Craig M. Brackett

Biography:

Dr. Brackett joined the faculty in the Department of Cell Stress Biology at Roswell Park Comprehensive Cancer Center in October 2021. He earned his PhD in Tumor Immunology from the Roswell Park Graduate Division of  the State University of New York at Buffalo under the mentorship of Dr. Sandra Gollnick.His work defined a pivotal role for a highly integrated IL-17-CXCL2 axis in regulating neutrophil homing to tumor draining lymph nodes (TDLNs) post-induction of sterile inflammation by photodynamic therapy (PDT). These findings challenged conventional wisdom that neutrophils are incapable of both migrating to TDLNs and stimulating adaptive immunity and provided the groundwork for further investigating an underappreciated role for neutrophils in the generation of anti-tumor immunity following induction of acute inflammation.

Dr. Brackett’s post-doctoral training with Dr. Andrei Gudkov led to seminal publications showing that their toll-like receptor (TLR) 5 agonist, entolimod, exhibits immunotherapeutic activity in multiple pre-clinical metastatic tumor models. Entolimod is an engineered and pharmacologically optimized Salmonella flagellin derivative and, importantly, has successfully completed Phase I safety trials in nearly 200 subjects. Systemic administration of entolimod triggers acute inflammation characterized by activation of immunoregulatory signaling pathways in hepatocytes, rapid accumulation of neutrophils and NK cells to the liver, and development of durable CD8+ T cell dependent anti-tumor immunity. These findings are informing the rationale design of novel and efficacious TLR5 agonist based immunotherapies to boost anti-tumor immunity against metastatic disease.

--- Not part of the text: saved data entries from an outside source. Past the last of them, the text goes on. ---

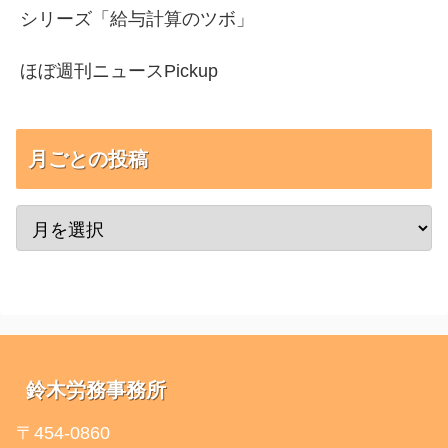
シリーズ「給与計算のツボ」
ほぼ週刊ニュースPickup
月ごとの投稿
鈴木労務事務所
〒454-0860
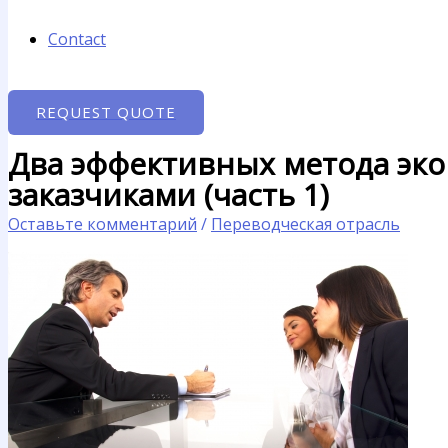
Contact
REQUEST QUOTE
Два эффективных метода эк
заказчиками (часть 1)
Оставьте комментарий
/
Переводческая отрасль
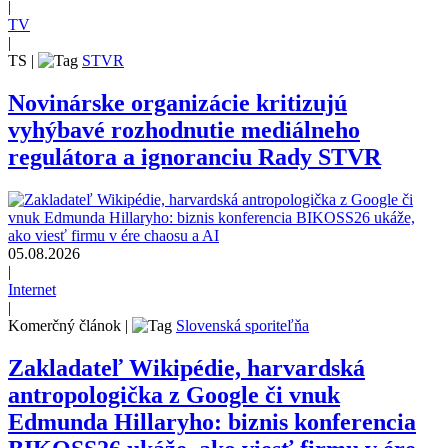
|
TV
|
TS
|
STVR
Novinárske organizácie kritizujú
vyhýbavé rozhodnutie mediálneho
regulátora a ignoranciu Rady STVR
05.08.2026
|
Internet
|
Komerčný článok
|
Slovenská sporiteľňa
Zakladateľ Wikipédie, harvardská
antropologička z Google či vnuk
Edmunda Hillaryho: biznis konferencia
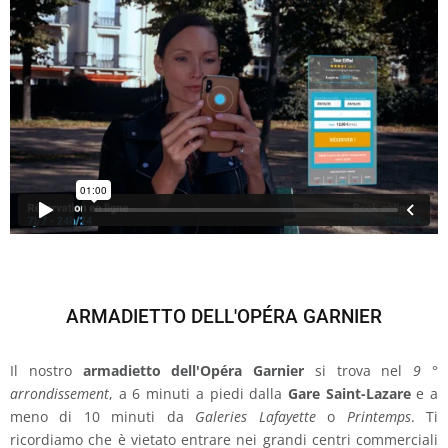
ARMADIETTO DELL'OPÉRA GARNIER
Il nostro
armadietto dell'Opéra Garnier
si trova nel
9 °
arrondissement
, a 6 minuti a piedi dalla
Gare Saint-Lazare
e a
meno di 10 minuti da
Galeries Lafayette
o
Printemps
. Ti
ricordiamo che è vietato entrare nei grandi centri commerciali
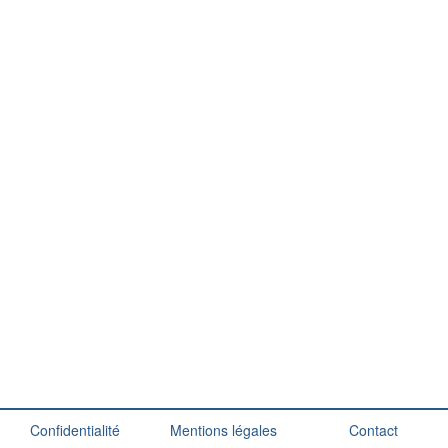
Confidentialité
Mentions légales
Contact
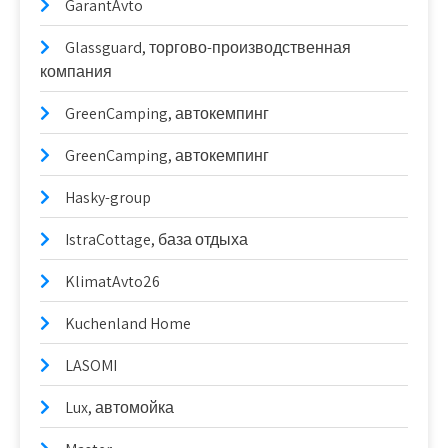
GarantAvto
Glassguard, торгово-производственная
компания
GreenCamping, автокемпинг
GreenCamping, автокемпинг
Hasky-group
IstraCottage, база отдыха
KlimatAvto26
Kuchenland Home
LASOMI
Lux, автомойка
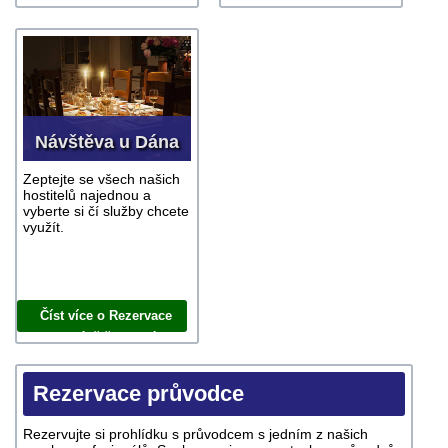
vedoucího zájezdu
přednášky
Návštěva u Dána
Zeptejte se všech našich
hostitelů najednou a
vyberte si čí služby chcete
využít.
Číst více o Rezervace
Návštěva u Dána
Rezervace průvodce
Rezervujte si prohlídku s průvodcem s jedním z našich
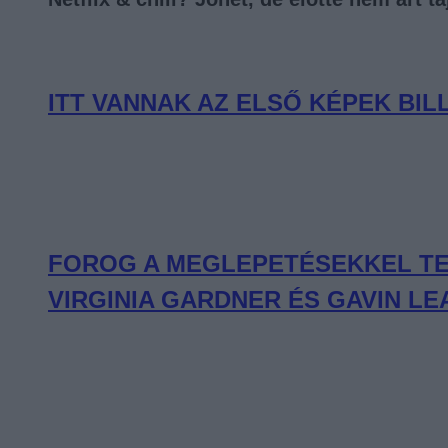
ITT VANNAK AZ ELSŐ KÉPEK BIL
FOROG A MEGLEPETÉSEKKEL TEL
VIRGINIA GARDNER ÉS GAVIN 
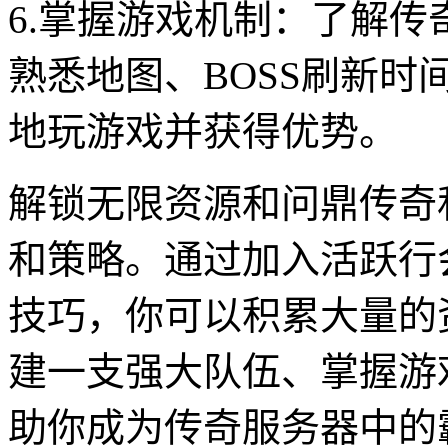
6.掌握游戏机制：了解
熟悉地图、BOSS刷新
地玩游戏并获得优势。
解锁无限资源和问鼎传奇
和策略。通过加入活跃行
技巧，你可以积累大量的
建一支强大队伍、掌握游
助你成为传奇服务器中的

In addition to its immunotherapeutic activity, entolimod is among the most powerful experimental radiation countermeasures and shows efficacy in rodents and non-human primates as a prophylactic (radioprotection) and treatment (radiomitigation) modality for normal tissues but importantly not tumors. Dr. Brackett recently uncovered that in contrast to radioprotection, neutrophils are essential for the radiomitigative activity of entolimod against lethal acute radiation syndrome (ARS), a major cause of lethality following radiation disasters that manifests as death of hematopoiesis in the bone marrow (BM). Mechanistically, neutrophils express functional TLR5 and following entolimod stimulation release MMP-9, which is accompanied by the recovery of hematopoiesis in the BM and rescue from death caused by ARS. Unveiling this novel TLR5-neutrophil-MMP-9 axis of radiomitigation has opened new opportunities for developing efficacious countermeasures to treat pathologies associated with ARS following scenarios of accidental radiation disasters or myeloablative chemotherapy in the case of cancer patients.